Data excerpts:
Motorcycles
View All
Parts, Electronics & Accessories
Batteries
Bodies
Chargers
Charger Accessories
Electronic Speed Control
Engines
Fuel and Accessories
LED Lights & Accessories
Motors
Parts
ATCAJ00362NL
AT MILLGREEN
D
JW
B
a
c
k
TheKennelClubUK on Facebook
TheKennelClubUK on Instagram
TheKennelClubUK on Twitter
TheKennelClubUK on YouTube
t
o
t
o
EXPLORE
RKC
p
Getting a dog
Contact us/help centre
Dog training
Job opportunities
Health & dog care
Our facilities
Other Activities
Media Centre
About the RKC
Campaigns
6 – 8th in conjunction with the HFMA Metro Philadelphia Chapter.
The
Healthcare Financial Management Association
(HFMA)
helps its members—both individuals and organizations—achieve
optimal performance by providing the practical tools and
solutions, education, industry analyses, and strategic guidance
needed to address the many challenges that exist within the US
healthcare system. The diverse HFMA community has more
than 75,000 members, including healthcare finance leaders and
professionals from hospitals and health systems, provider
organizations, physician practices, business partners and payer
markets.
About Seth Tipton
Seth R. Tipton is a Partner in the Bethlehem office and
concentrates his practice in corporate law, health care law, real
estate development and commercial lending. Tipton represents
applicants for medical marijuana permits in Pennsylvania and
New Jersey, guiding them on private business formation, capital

■ Task objective
With the line containing "than 75,000 members, including" as the first and the final line of the records as the last, copy that span exactly and nothing more.

■ Exercise solution
than 75,000 members, including healthcare finance leaders and
professionals from hospitals and health systems, provider
organizations, physician practices, business partners and payer
markets.
About Seth Tipton
Seth R. Tipton is a Partner in the Bethlehem office and
concentrates his practice in corporate law, health care law, real
estate development and commercial lending. Tipton represents
applicants for medical marijuana permits in Pennsylvania and
New Jersey, guiding them on private business formation, capital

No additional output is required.